## How to complete this task
Your answer should be one number: how many lines below have the word "Team".

Start of Entries supplied

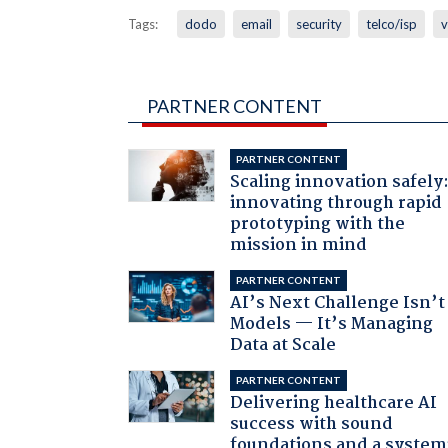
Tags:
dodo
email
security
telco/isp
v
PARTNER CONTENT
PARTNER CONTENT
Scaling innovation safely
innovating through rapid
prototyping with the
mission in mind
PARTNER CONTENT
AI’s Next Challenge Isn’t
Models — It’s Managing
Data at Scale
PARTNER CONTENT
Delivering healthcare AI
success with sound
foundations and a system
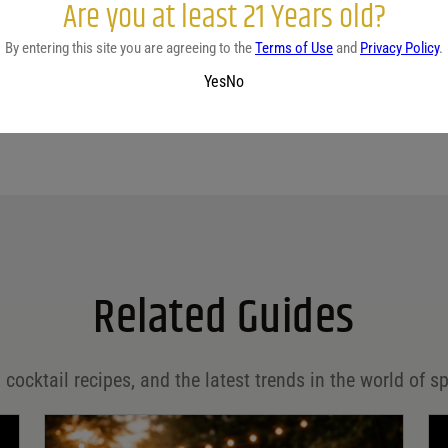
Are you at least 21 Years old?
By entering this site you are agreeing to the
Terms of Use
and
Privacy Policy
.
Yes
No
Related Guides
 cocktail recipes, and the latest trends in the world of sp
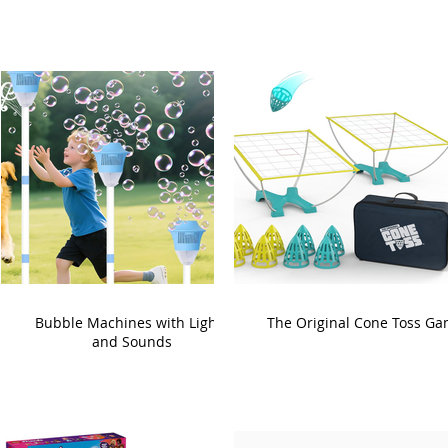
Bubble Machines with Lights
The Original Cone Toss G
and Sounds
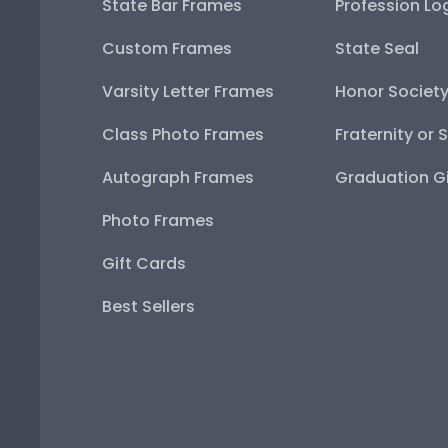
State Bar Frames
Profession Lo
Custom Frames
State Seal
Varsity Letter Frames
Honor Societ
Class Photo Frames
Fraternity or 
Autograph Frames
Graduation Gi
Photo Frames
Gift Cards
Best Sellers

End of Entries supplied
Start of Entries supplied

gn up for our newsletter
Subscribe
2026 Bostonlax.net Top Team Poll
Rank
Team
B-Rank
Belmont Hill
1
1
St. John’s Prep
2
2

End of Entries supplied

## Answer for this exercise
2